Thom Geier, Culture Sauce : Sous la direction lente et décousue de Max Hunter, les acteurs peinent à maintenir notre intérêt durant ces deux heures sans entracte. The Pass connaît des moments d'action et d'énergie, mais traîne finalement en longueur comme un de ces matchs sans but dans une ligue de niveau 21.
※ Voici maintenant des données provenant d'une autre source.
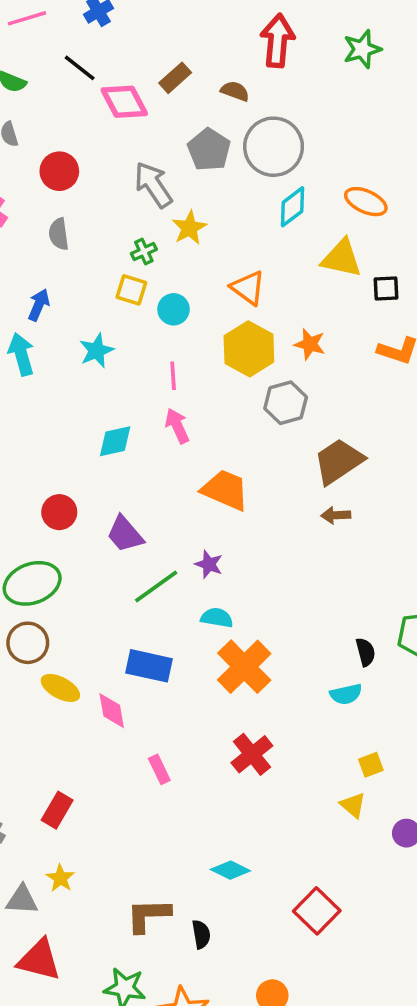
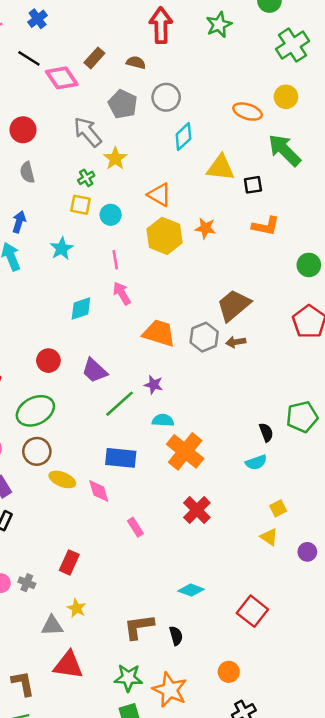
gray circle: (274, 147) -> (166, 97), size x0.7
orange ellipse: (366, 202) -> (247, 112), moved
gray hexagon: (286, 403) -> (204, 337), moved

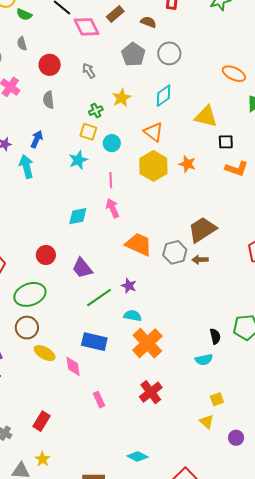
gray arrow: (88, 132) -> (89, 71), moved, size x0.6
cyan diamond: (183, 137) -> (163, 96), moved
black square: (253, 185) -> (226, 142), moved
cyan star: (62, 249) -> (78, 160), moved

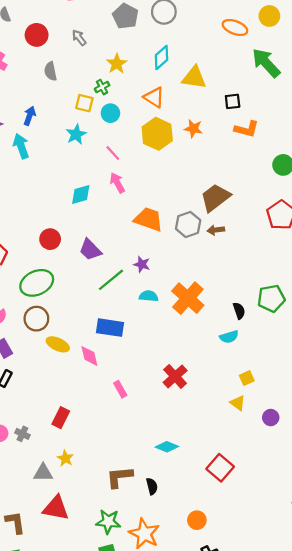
gray semicircle: (49, 100) -> (50, 71), moved
green cross: (96, 111) -> (102, 87), moved
yellow triangle: (206, 116) -> (194, 78), moved
pink line: (111, 180) -> (113, 153), turned -35
orange cross: (147, 343) -> (188, 298), moved

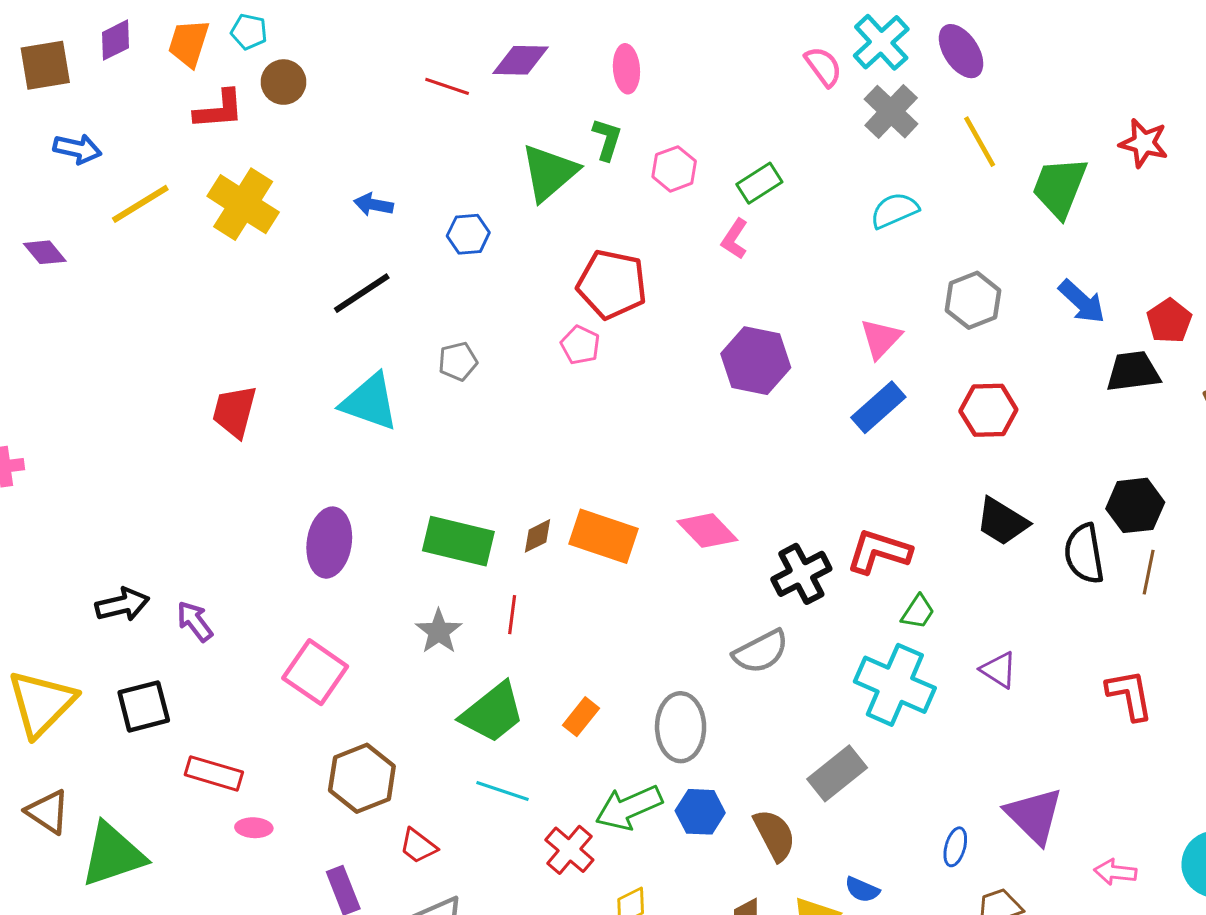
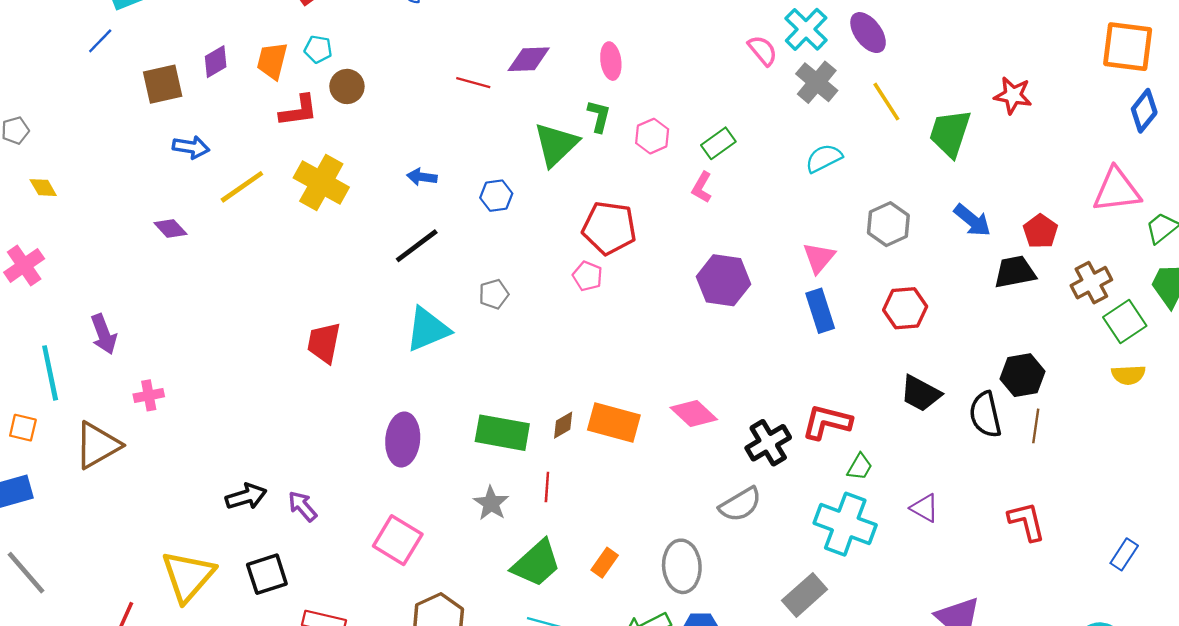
cyan triangle: (370, 402) -> (428, 329), turned -39
blue rectangle: (878, 407) -> (820, 311), turned -63

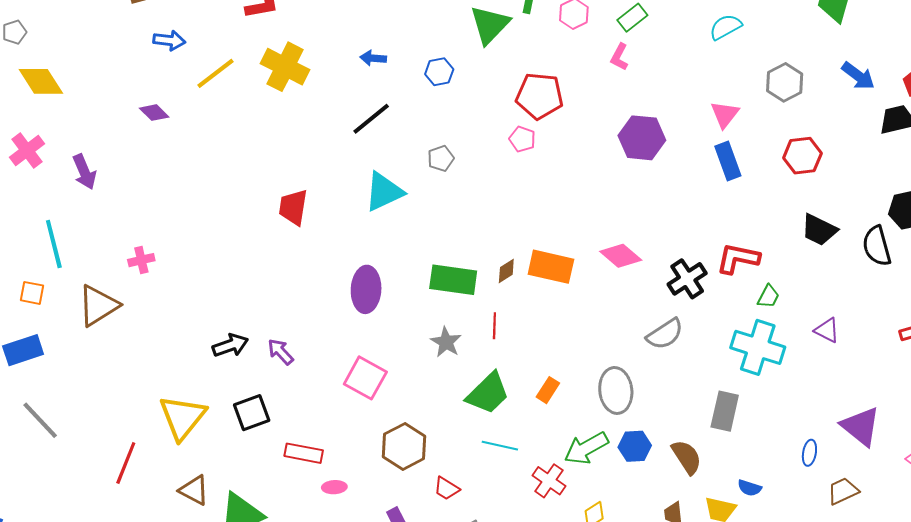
yellow diamond: (43, 188) -> (41, 81), size x1.8
purple arrow: (104, 334) -> (84, 172), moved
gray rectangle: (805, 595) -> (725, 411), turned -33

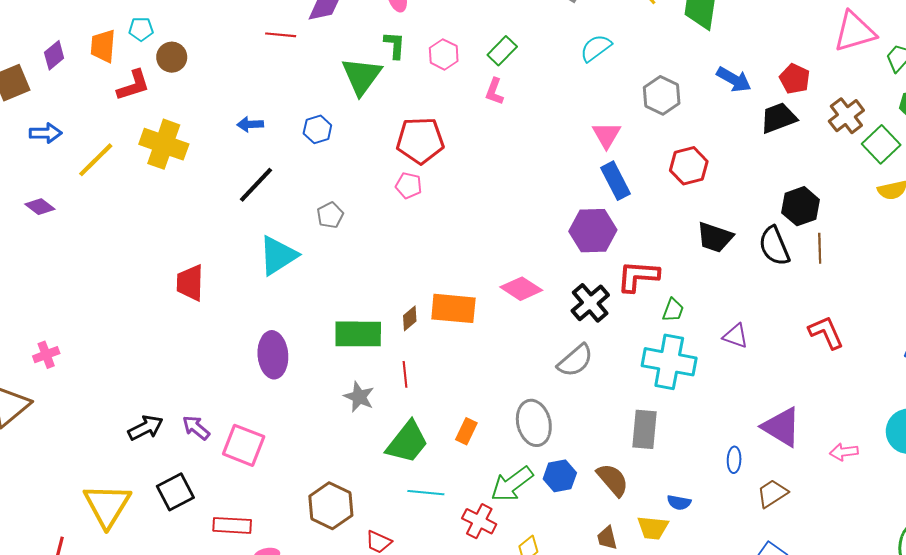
purple hexagon: (642, 138) -> (593, 231), moved
pink square: (365, 378) -> (244, 445), moved

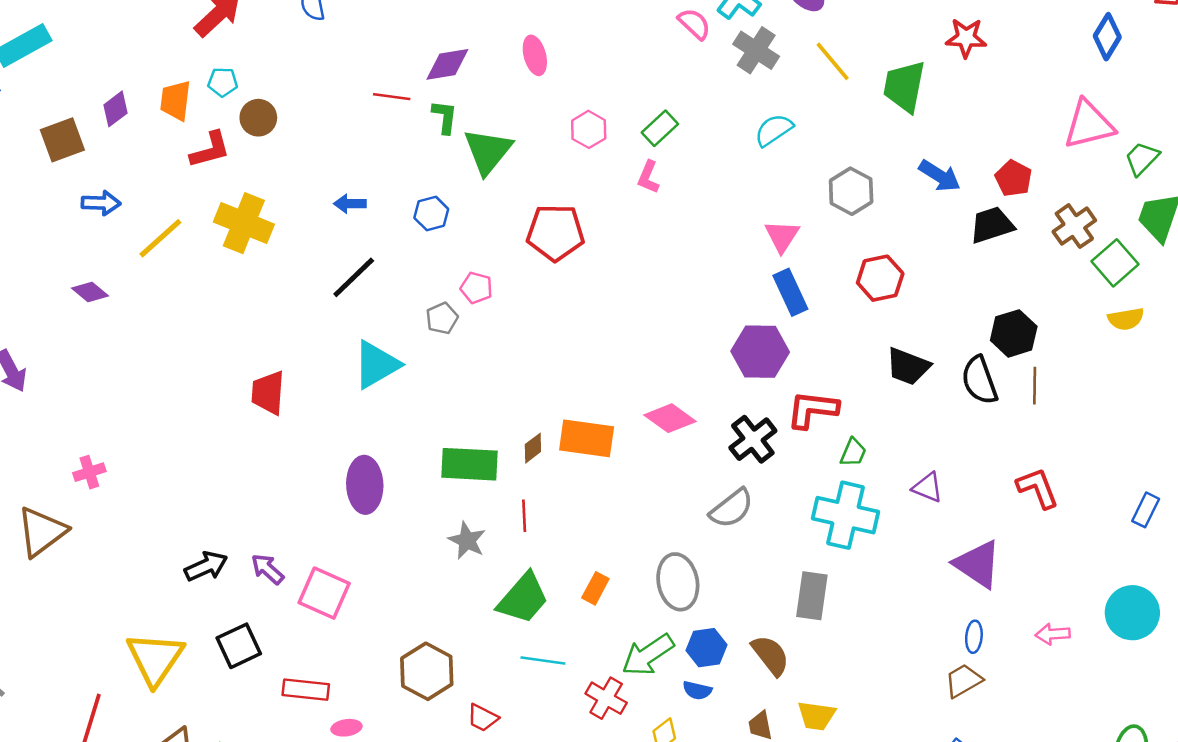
green L-shape: (395, 45) -> (445, 117), moved
pink pentagon: (409, 185) -> (476, 288), moved
purple triangle: (781, 427) -> (978, 564), moved
blue ellipse: (734, 460) -> (974, 637), moved
blue semicircle: (679, 502) -> (697, 690), moved

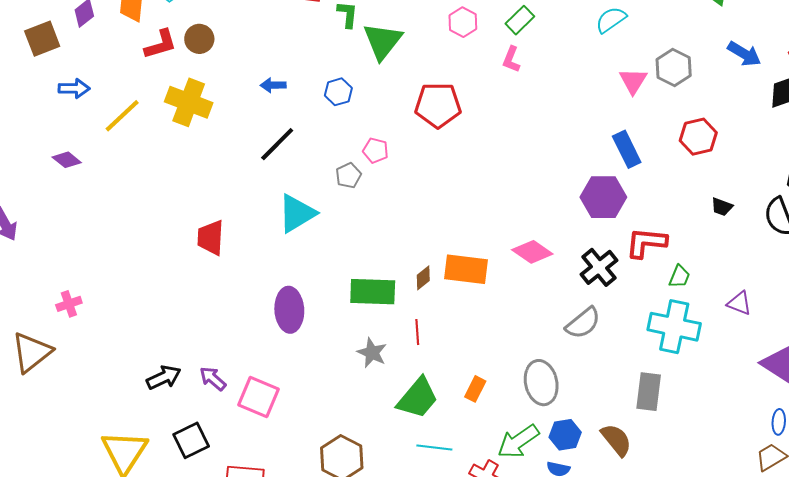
brown circle: (258, 118) -> (199, 39), moved
pink triangle: (782, 236) -> (633, 81), moved
black trapezoid: (908, 366) -> (722, 207), size x0.6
Jonathan Mandell, New York Theater : La reprise de cette pièce anglaise de 12 ans sur un footballeur caché pourrait sembler bien choisie pour profiter de l'intérêt accru tant pour les athlètes gay (grâce à une certaine série télé) que pour le monde du football (venant dans la foulée de la Coupe du Monde cette année). Jason (Matisse Ratron-Neal) et Ade (Terry Bell) commencent comme deux attaquants de 17 ans en quête d'une carrière qui peut se faire ou se défaire lors d'un match décisif. Mais The Pass est un peu une provocation — sexy, tortueuse, pleine de suspense, mais aussi pessimiste et trompeuse. La pièce se déroule sur douze ans entièrement dans des chambres d'hôtel, et bien qu'elle soit parsemée d'allusions superficielles au football (mentions de Ronaldo ou de « Becks aux États-Unis »), elle n'a finalement pas grand-chose de convaincant à dire sur ce sport. Elle n'apporte pas non plus d'éclairages nouveaux sur la vie cachée des gays, ni sur la célébrité, que nous n'ayons déjà vus mieux exprimés ailleurs.